John Clute described Coelestis as a "Third World SF novel". It's sheer hubris on my part, but I think this is wrong. Coelestis is a post-colonial sf novel. It is clearly inspired by Park's own years in India. And to call India a member of the Third World is to ignore its long and deep cultural heritage - and the Aboriginals (or rather, the Demons) are implied to have an equally long cultural heritage in Coelestis. The novel is not about living in a Third World analogue, it is about the gentle wind-down from colonialism and its often bloody consequences. Park makes as much clear in events described in the book. Mayaram is of Indian extraction (although born in the UK), and during his abduction by the Aboriginals, he rapes Katharine. It's perhaps a somewhat blunt metaphor for John Company and the Raj, but it makes the point. Even the Aboriginals' attempt to ape human ways is a reflection of the Indian adoption of some elements of British culture - and especially the English language. The Aboriginals' ersatz humanity is little more than surface - Katharine may resemble a young human woman, but whatever gender she possesses is what's attached to her mimicry (the Aboriginals are actually one-sexed). She is not a viewpoint on the alien - Coelestis is a description of her fall from humanity, not of her imitation of it.

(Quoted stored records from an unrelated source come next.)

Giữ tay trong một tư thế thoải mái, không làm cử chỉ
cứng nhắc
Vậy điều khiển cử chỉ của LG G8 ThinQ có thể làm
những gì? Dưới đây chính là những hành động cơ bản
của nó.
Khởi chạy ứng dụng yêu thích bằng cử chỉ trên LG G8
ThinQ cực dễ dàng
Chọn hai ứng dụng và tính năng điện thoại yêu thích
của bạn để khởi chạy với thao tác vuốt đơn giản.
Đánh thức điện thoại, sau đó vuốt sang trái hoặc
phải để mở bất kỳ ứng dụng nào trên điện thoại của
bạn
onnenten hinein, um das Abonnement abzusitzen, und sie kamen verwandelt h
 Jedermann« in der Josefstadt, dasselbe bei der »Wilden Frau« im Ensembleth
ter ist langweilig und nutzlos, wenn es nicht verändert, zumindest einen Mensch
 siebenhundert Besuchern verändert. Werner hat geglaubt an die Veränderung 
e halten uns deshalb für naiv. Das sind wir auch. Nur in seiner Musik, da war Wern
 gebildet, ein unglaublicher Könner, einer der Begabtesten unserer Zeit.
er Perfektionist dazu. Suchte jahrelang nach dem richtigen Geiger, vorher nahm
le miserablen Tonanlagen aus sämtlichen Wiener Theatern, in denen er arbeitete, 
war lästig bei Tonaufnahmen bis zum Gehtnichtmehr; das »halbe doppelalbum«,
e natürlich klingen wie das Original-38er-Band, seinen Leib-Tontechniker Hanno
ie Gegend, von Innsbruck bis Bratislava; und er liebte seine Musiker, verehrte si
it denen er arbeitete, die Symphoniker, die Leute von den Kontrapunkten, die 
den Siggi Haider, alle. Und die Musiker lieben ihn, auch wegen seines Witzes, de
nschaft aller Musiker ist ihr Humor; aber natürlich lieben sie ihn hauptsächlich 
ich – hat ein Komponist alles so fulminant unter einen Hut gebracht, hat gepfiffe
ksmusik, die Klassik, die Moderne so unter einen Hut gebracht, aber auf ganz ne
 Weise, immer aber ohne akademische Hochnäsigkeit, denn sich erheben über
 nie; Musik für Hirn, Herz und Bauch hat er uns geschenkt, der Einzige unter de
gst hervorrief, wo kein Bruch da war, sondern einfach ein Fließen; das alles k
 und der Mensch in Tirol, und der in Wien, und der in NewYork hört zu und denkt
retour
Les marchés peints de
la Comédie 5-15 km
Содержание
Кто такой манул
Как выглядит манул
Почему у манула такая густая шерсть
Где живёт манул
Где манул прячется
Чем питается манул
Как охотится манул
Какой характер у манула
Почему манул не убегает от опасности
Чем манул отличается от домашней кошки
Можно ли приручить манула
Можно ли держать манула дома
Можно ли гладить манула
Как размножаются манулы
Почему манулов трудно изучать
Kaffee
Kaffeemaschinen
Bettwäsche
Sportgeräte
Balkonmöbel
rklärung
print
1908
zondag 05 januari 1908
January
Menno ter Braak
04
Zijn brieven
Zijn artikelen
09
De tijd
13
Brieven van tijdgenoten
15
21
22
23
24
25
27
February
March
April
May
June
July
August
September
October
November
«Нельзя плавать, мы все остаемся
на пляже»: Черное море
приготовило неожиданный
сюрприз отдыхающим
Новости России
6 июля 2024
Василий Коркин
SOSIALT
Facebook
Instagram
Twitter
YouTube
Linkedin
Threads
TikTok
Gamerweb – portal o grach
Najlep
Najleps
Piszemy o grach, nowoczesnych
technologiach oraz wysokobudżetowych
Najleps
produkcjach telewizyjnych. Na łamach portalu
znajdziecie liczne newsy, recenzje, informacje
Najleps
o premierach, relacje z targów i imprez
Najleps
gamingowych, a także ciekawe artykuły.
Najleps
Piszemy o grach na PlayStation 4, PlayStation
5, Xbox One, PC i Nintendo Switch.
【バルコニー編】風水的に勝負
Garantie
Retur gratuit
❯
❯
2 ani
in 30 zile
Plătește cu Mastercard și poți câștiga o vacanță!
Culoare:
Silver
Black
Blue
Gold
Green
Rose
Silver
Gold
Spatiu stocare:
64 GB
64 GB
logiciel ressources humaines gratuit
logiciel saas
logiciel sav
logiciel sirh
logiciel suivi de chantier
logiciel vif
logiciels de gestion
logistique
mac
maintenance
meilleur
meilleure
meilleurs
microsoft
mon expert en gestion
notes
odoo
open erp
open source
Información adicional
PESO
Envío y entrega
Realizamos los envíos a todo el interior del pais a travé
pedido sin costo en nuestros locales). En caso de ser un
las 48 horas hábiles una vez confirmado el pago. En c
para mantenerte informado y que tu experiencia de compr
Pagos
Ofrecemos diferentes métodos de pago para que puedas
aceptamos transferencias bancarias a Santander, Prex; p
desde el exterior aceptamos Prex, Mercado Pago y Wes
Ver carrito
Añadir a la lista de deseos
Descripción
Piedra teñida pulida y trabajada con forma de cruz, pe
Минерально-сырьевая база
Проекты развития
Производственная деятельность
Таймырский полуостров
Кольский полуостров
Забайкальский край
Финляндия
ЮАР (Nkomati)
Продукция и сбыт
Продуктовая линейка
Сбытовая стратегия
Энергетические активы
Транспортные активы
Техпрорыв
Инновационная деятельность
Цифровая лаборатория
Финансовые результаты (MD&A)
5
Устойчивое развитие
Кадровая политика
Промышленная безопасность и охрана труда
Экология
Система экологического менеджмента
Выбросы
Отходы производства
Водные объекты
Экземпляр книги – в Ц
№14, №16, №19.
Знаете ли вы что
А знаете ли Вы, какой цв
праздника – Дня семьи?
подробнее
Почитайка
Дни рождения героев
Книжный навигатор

Having grown up in the Middle East, I find a particular appeal in novels such as Lawrence Durrell's The Alexandria Quartet and Park's Coelestis. To some extent, they remind me of my childhood. Both also have the added advantage of being novels which can be read many times - and there is always something new to find, or to think about, in them. I certainly plan to reread Coelestis again some time. Its place on my list of favourites is secure.